On February 7, the Greek-Bulgarian Joint Venture ICGB (Interconnector Greece-Bulgaria) shortlisted five entities bidding for the construction of a new natural gas pipeline between the two countries. Four of the five entities involved are wholly based in the EU: Greek firm J&P Avax, a Franco-Bulgarian consortium, an Italo-Bulgarian consortium, and a joint venture between German Max Streicher GmBH and the Greek firm Terna. The fifth entity, however, is a joint venture between Greek firm Aktor and China Petroleum Pipeline Engineering, a subsidiary of Chinese state-owned enterprise China National Petroleum Company (CNPC), recently listed as the world’s fourth largest corporation by size of revenue.
The interconnector pipeline is intended to connect Bulgaria to gas brought into Greece from Azerbaijan via the Trans-Adriatic Pipeline, itself part of a larger project called the Southern Gas Corridor (SGC). The SGC is currently under construction and expected to come online in 2020. The purpose of the SGC is to connect natural gas sources in Azerbaijan with markets in Turkey and southern Europe through a mix of overland and undersea pipelines. Much of the incentive for the project came from a desire among EU member states to reduce dependence on gas imports from Russia.
While there are no EU laws barring entities from China or other third countries from bidding on projects connected to the SGC, there are security concerns regarding an entity like China National Petroleum which could undermine the basic goal of increased energy security. The joint venture may face further scrutiny under the EU’s emerging Union-wide investment-screening network, should it prevail in the bidding process.
According to Bulgarian energy minister Temenuzhka Petkova, "the project has already received a grant of 45 million euros under the European Energy Programme for Recovery (EEPR) and about 39 million euros from the European Structural and Investment Funds for Bulgaria”, suggesting the EU may be particularly sensitive to third-country involvement in the project if the CNPC joint venture wins the bid.
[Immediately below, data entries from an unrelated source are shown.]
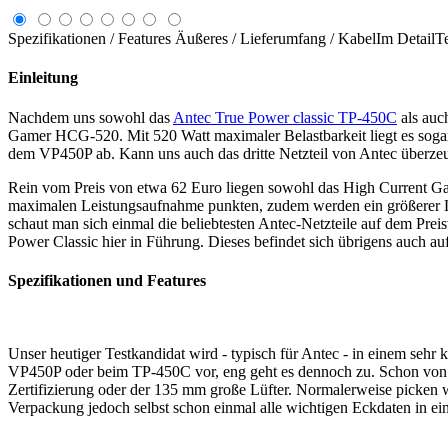
Spezifikationen / Features
Äußeres / Lieferumfang / Kabel
Im Detail
T
Einleitung
Nachdem uns sowohl das
Antec True Power classic TP-450C
als auc
Gamer HCG-520. Mit 520 Watt maximaler Belastbarkeit liegt es sogar 
dem VP450P ab. Kann uns auch das dritte Netzteil von Antec überze
Rein vom Preis von etwa 62 Euro liegen sowohl das High Current G
maximalen Leistungsaufnahme punkten, zudem werden ein größerer Lüf
schaut man sich einmal die beliebtesten Antec-Netzteile auf dem Prei
Power Classic hier in Führung. Dieses befindet sich übrigens auch auf
Spezifikationen und Features
Unser heutiger Testkandidat wird - typisch für Antec - in einem seh
VP450P oder beim TP-450C vor, eng geht es dennoch zu. Schon von a
Zertifizierung oder der 135 mm große Lüfter. Normalerweise picken wi
Verpackung jedoch selbst schon einmal alle wichtigen Eckdaten in ei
Sanctions Expanded, but Russian Funds Keep Flowing to Crimea

On February 15, diplomatic representatives declared that the EU would place eight more Russian individuals on its sanctions “blacklist” in connection with Russia’s recent dispute with Ukraine over control of the Azov Sea, which culminated in a violent confrontation last November in which 24 Ukrainian sailors were taken captive by Russia and have yet to be released. EU blacklisting entails freezing of financial assets held in EU member states and restrictions on travel within the Union. These eight would be added to the list of 163 private persons and 44 business entities scheduled to have their EU sanctions extended early next month.
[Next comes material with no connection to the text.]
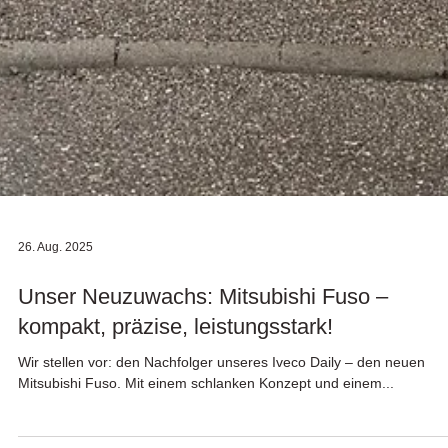
26. Aug. 2025
Unser Neuzuwachs: Mitsubishi Fuso –
kompakt, präzise, leistungsstark!
Wir stellen vor: den Nachfolger unseres Iveco Daily – den neuen
Mitsubishi Fuso. Mit einem schlanken Konzept und einem...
Meanwhile, earlier in February the government of Russia earmarked an additional $4.7 billion in investments in Crimea over the next three years, to be directed primarily towards expanding infrastructure and tourism on the peninsula. Since its annexation in 2014, Crimea has become heavily reliant on federal transfers from Moscow to maintain itself, and this pattern shows no sign of abating despite the overall weakness of the Russian economy.
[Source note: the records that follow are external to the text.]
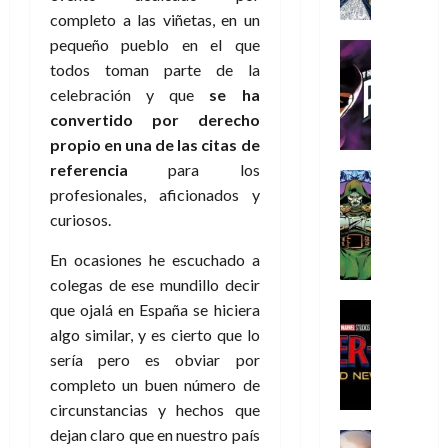
a
a
e
a
o
r
completo a las viñetas, en un
í
y
t
l
d
s
e
m
pequeño pueblo en el que
o
e
o
Cine
u
(
e
c
v
Cómic
todos toman parte de la
e
r
p
5
g
T
u
e
s
a
celebración y que
se ha
a
de
u
h
a
r
p
r
r
convertido por derecho
agosto
s
e
n
t
e
e
t
de
propio en una de las citas de
t
P
d
i
r
s
2026
e
referencia
para los
a
h
o
c
Cómic
a
u
1
0
profesionales, aficionados y
L
a
Reseña
l
a
d
n
)
L
a
curiosos.
n
a
l
o
a
a
L
t
n
,
c
7
En ocasiones he escuchado a
t
i
o
o
f
o
30
de
r
colegas de ese mundillo decir
g
m
s
ó
m
de
agosto
a
a
,
t
Cine
que ojalá en España se hiciera
r
julio
p
de
g
Cómic
d
9
a
m
de
algo similar, y es cierto que lo
2026
l
Crítica
e
e
0
l
2026
u
e
sería pero es obviar por
S
0
d
l
a
g
l
j
completo un buen número de
0
p
i
o
ñ
i
a
a
circunstancias y hechos que
i
a
s
o
a
r
a
d
dejan claro que en nuestro país
d
H
Cómic
s
d
e
v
Significant funds were also allocated for the construction of the Kerch Strait Bridge, opened in 2018 to connect Crimea to mainland Russia. The bridge has, no doubt t intentionally, created a barrier to Ukrainian shipping in the Azov Sea due to its unusually low vertical clearance. The Azov Sea has been recognized by the international community as constituting part of Ukraine’s Exclusive Economic Zone by virtue of Crimea being Ukrainian territory.